Author's Note: Hey guys...just cleaned it up a bit. The format and all. Nothing major but if you wanna read again... My betas for this POV 3-parter were Heather and Milady De Winter.
Setting: Young Blades Episode #4 'The Exile' after d'Artagnan's rescue.
D'Artagnan's POV
King? He is the blasted King of England. That thought makes me go numb and everything blurs. I feel the manservant cleaning my face. HIS manservant, I think numbly. I hear him ask me what I think of Jacqueline. Think of her? What DO I think of her? She is courageous, strong, intelligent, keeps me on my toes…
"She's a handful," I say aloud.
He laughs and adds, "Or two."
Jacqueline walks through the door as he finishes speaking, and my breath catches inside my lungs. This is the first time I have truly seen her as a woman and not a musketeer in disguise. Her long, curly hair looks soft and lovely and I resist the urge to touch it. Her face, I want to slide my hand across, and her lips… I look away and at the ground to avoid finishing that thought. I feel my face burn and hope it is not obvious.
"Hello, Jacqueline." I savor her name. "Where's your brother? Oh, he must be hiding; I forgot he's an outlaw now." Way to go d'Artagnan that was real nice sounding. Her face falls and she looks away. I feel a stab of guilt and instantly regret my harsh words.
"As are you," she replies coolly, eyes locking on mine strongly as I look away, guilt coming on again. She hates me, way to go.
"You must come to England with us. Jacqueline is going to be my Queen." Panic seizes me. Queen? I look at her, shocked; I feel my heart breaking into a million pieces. She looks away. I feel betrayed somehow. But, I am ONLY the son of the legendary d'Artagnan, what is that to the King of England? She replies about not accepting yet, and I tune in again, hope surging slightly.
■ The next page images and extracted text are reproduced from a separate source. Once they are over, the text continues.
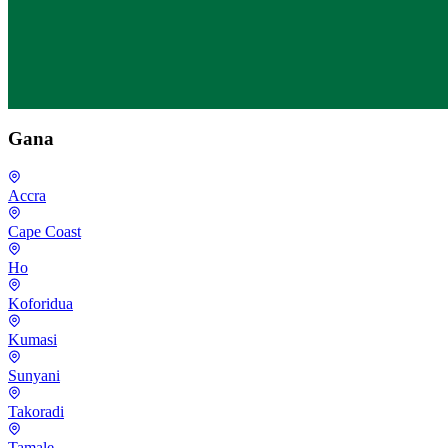
Gana
Accra
Cape Coast
Ho
Koforidua
Kumasi
Sunyani
Takoradi
Tamale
"Perhaps you love someone else?" Charles asks her mockingly, making my blood boil. How dare he make fun of her? Her eyes lock onto mine again and the fear of giving my secret away, of her seeing how much I love her, causes me to break the contact and look away. I love her very much. I want her with me always but I know I cannot offer her anything. He can offer her freedom, and I cannot. For that reason, I keep my feelings hidden. Besides, I remind myself, she made it clear how she feels about me.
"D'Artagnan, would you excuse us?" she asks. I do not want to go; I want to hear what she says to him. What she decides, but she asked, and so I obey without question, retreating to my front of sarcasm to hide the tears that are threatening to form.
"Come on, Clive, let's go pick some mushrooms," I say and look at her, savoring her beauty one last time as I can't help but wonder if my chance is gone of ever seeing her again.